El plan de viabilidad: qué es y por qué es tan importante

Si montar una empresa exitosa fuera sencillo, todos lo haríamos. Pero no lo es y ni siquiera tener la mejor idea de negocio garantiza el éxito. Hay otros aspectos tanto o más importantes que se deben tener en cuenta al poner en marcha un nuevo proyecto, como por ejemplo la visión del negocio o contar con un plan de viabilidad bien estudiado y redactado.

Según los últimos datos del Instituto Nacional de Estadística, el emprendimiento vuelve a crecer en España a pesar de la pandemia, o quizá como consecuencia de esta. Así, la creación de empresas en el primer semestre de 2021 ha sido un 57,6 % mayor a la del mismo periodo de 2020.

Pese a los datos cambiantes, es preciso ser consciente de que cada año nacen y se destruyen miles de empresas en nuestro país por lo que la capacidad de un emprendedor para aumentar el grado de certeza de la viabilidad de su negocio es vital para su supervivencia.

¿Qué es un plan de viabilidad y qué lo caracteriza?

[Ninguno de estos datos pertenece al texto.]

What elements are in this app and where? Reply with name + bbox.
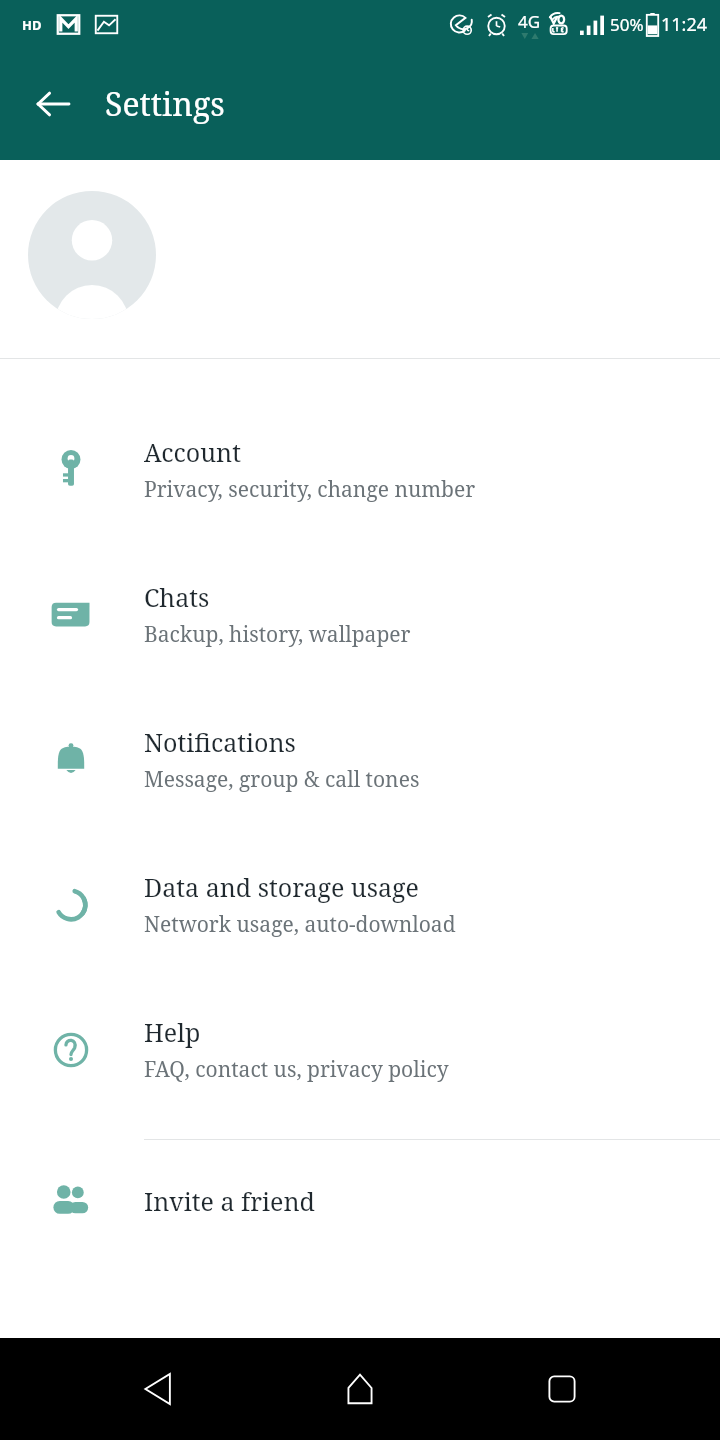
staticText: HD bbox=[22, 16, 42, 34]
staticText: Privacy, security, change number bbox=[144, 475, 476, 504]
button[interactable]: Notifications bbox=[0, 687, 720, 832]
staticText: 4G bbox=[518, 10, 541, 33]
staticText: Notifications bbox=[144, 725, 296, 759]
button[interactable]: Data and storage usage bbox=[0, 832, 720, 977]
button[interactable]: Chats bbox=[0, 542, 720, 687]
button[interactable]: Back bbox=[116, 1346, 202, 1432]
staticText: Help bbox=[144, 1015, 201, 1049]
staticText: Account bbox=[144, 435, 241, 469]
staticText: Settings bbox=[105, 82, 225, 126]
button[interactable]: Help bbox=[0, 977, 720, 1122]
button[interactable]: Recent apps bbox=[519, 1346, 605, 1432]
button[interactable]: Home bbox=[317, 1346, 403, 1432]
staticText: Network usage, auto-download bbox=[144, 910, 456, 939]
staticText: FAQ, contact us, privacy policy bbox=[144, 1055, 449, 1084]
staticText: 50% bbox=[610, 13, 644, 36]
staticText: Data and storage usage bbox=[144, 870, 419, 904]
staticText: Invite a friend bbox=[144, 1184, 315, 1218]
staticText: Chats bbox=[144, 580, 210, 614]
button[interactable]: Back bbox=[22, 73, 84, 135]
button[interactable] bbox=[0, 160, 720, 358]
staticText: Backup, history, wallpaper bbox=[144, 620, 411, 649]
staticText: Message, group & call tones bbox=[144, 765, 420, 794]
button[interactable]: Account bbox=[0, 397, 720, 542]
button[interactable]: Invite a friend bbox=[0, 1158, 720, 1244]
staticText: 11:24 bbox=[661, 12, 708, 37]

Antes de emprender debemos hacernos muchas preguntas, y una vez que las respuestas nos indican que es el momento de hacerlo es hora de ponernos manos a la obra. Cuando en el emprendimiento se habla de plan de negocio o de viabilidad nos referimos a un documento escrito que cada emprendedor elabora con el objetivo de planificar, evaluar y controlar los aspectos más importantes del negocio. Este abarca desde la propia idea hasta todo lo relativo a la puesta en marcha de la empresa, identificando y redactando las etapas necesarias para llegar al éxito.

Así, el plan de viabilidad, además de plasmar la idea de proyección del negocio, debe reflejar que sea financieramente viable y debe servir a los emprendedores como herramienta de trabajo, ayudando a planificar el proyecto desde la óptica económica y financiera. Este plan también debe contemplar la posibilidad de involucrar a otros posibles participantes en el proyecto para poder obtener fuentes de financiación externa.

¿Qué puntos debe recoger un plan de viabilidad?

Para redactar un plan de negocio completo es fundamental reflejar una serie de puntos obligatorios.

La idea debe incluir el nombre, imagen y ubicación de la empresa, así como la naturaleza de la propia idea y de cómo la presentaremos, cómo queremos posicionarnos en el mercado y el target o público al que dirigiremos las acciones comerciales. También cómo canalizar el apoyo de los socios y posibles accionistas o de los terceros interesados.

Es importante tener en cuenta los trámites legales y fiscales y reflejar qué leyes, licencias y condiciones necesitamos para lanzar nuestra idea de negocio.

También es fundamental conocer a fondo el mercado y el sector al que nos dirigimos para identificar y estudiar la potencial demanda y la oferta ya existente, es decir, quiénes serán nuestros competidores directos.

El plan de operaciones es un inventario de los recursos humanos, técnicos, materiales y económicos que se aportan y se necesitan para el proyecto y cómo van a ser gestionados y aplicados para sacarles el mayor rendimiento posible de cara a conseguir los objetivos fijados.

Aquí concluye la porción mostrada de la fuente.